(Data supplied Opens)
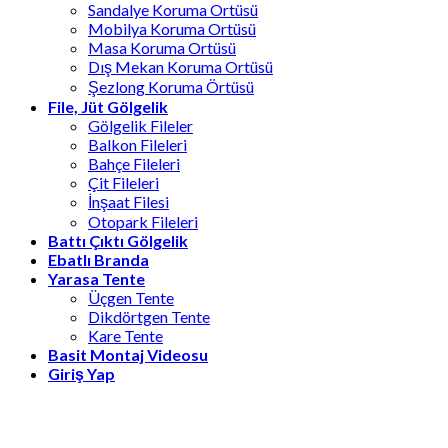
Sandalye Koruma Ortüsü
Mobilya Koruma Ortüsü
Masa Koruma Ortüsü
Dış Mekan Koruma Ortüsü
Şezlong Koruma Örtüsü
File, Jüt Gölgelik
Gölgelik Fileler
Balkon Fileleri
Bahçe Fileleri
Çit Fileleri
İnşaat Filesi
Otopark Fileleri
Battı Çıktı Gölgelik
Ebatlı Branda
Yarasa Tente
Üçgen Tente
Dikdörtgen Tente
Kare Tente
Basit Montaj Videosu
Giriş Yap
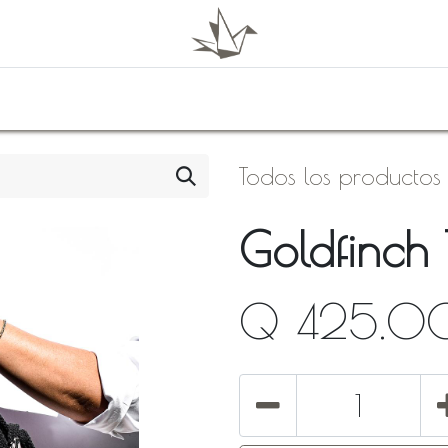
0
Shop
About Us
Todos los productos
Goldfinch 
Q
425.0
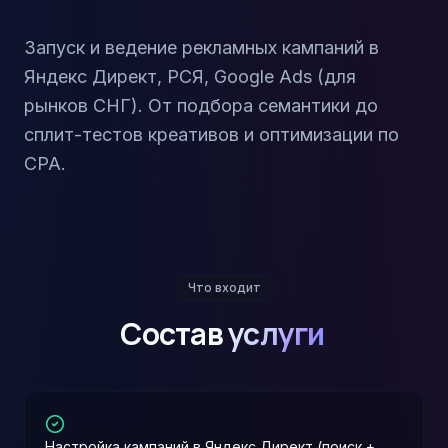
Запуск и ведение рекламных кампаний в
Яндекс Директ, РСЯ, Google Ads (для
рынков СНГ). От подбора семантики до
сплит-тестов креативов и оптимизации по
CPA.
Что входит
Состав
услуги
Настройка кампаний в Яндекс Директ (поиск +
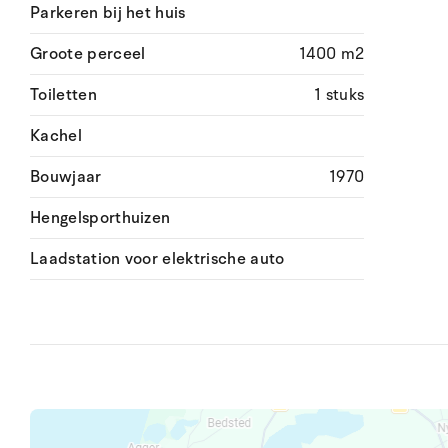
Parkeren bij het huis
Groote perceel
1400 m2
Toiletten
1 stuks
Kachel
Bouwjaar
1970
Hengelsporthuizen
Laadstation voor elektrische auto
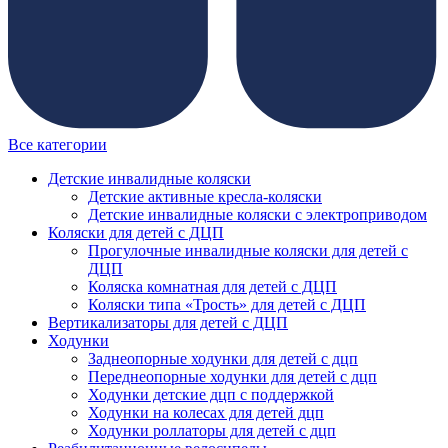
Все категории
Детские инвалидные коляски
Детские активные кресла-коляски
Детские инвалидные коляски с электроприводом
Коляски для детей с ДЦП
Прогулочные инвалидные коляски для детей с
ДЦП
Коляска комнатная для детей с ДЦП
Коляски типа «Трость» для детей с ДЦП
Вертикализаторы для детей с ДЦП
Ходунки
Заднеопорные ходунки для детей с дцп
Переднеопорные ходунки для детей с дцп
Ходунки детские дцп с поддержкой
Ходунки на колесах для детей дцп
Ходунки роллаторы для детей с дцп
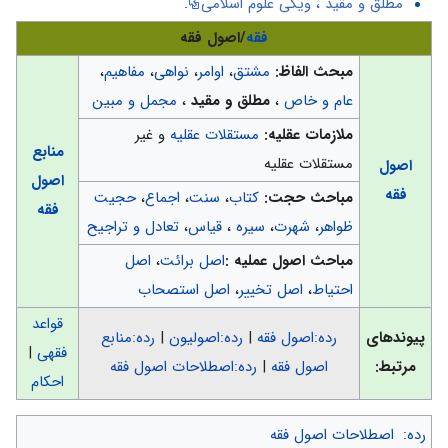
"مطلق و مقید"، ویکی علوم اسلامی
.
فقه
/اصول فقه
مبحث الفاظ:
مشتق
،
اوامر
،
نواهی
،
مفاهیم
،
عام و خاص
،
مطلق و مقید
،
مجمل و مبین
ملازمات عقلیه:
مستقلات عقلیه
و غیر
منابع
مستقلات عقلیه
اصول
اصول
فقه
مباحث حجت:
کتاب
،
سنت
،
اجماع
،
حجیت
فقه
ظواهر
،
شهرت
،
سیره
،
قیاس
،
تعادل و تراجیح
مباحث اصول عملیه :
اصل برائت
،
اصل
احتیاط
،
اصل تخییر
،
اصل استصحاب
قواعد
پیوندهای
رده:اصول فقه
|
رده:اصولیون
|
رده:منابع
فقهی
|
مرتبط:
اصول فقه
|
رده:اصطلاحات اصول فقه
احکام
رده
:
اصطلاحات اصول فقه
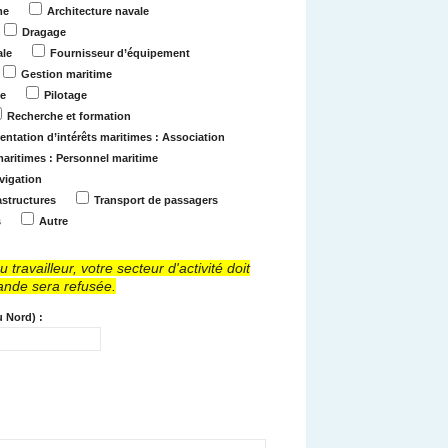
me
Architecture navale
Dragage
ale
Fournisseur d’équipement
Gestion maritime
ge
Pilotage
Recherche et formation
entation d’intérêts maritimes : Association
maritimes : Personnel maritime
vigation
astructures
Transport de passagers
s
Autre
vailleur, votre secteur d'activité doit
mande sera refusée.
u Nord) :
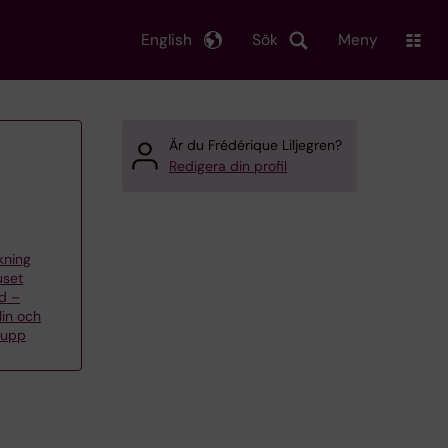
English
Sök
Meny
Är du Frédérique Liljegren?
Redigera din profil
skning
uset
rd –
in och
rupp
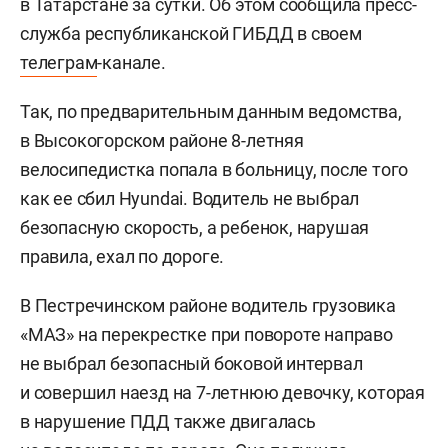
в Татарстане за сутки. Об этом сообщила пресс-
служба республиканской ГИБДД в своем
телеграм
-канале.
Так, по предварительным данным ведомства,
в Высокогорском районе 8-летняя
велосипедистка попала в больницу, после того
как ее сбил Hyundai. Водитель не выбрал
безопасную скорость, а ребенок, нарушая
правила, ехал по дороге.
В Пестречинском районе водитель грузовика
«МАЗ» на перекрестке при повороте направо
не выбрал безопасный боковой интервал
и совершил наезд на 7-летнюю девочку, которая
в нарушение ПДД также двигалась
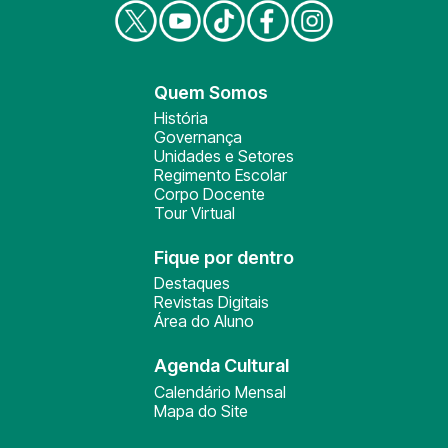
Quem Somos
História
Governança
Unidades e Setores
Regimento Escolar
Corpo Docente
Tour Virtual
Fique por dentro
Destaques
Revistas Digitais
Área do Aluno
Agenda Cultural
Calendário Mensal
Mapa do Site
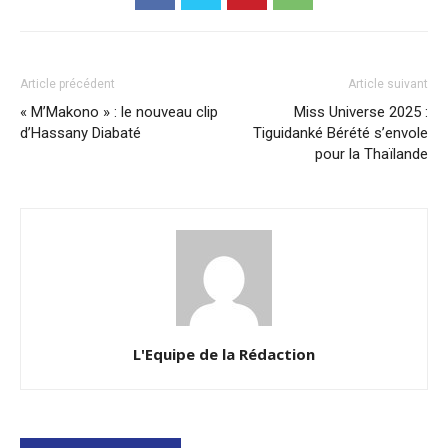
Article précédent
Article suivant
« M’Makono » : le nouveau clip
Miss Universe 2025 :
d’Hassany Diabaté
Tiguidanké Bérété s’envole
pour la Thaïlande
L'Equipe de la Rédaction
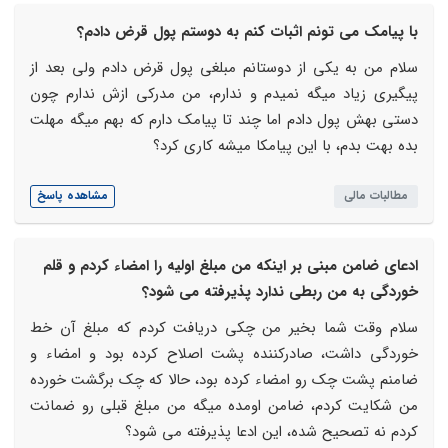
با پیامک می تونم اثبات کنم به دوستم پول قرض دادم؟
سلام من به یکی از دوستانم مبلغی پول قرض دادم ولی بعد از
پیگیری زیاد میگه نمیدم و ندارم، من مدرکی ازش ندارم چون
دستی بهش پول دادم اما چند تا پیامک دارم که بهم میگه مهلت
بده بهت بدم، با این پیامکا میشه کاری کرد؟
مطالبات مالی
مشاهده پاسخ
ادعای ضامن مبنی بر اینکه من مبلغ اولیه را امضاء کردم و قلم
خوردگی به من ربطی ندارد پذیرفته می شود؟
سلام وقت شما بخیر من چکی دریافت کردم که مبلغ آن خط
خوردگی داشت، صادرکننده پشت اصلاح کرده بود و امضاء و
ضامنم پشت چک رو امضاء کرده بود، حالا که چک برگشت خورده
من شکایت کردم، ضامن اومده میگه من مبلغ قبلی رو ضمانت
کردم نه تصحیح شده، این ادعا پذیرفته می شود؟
(Data supplied Closes)
Work required: Please find all lines of the entries that hold the string "کرده" and copy them.

Answer to this exercise:
خوردگی داشت، صادرکننده پشت اصلاح کرده بود و امضاء و
ضامنم پشت چک رو امضاء کرده بود، حالا که چک برگشت خورده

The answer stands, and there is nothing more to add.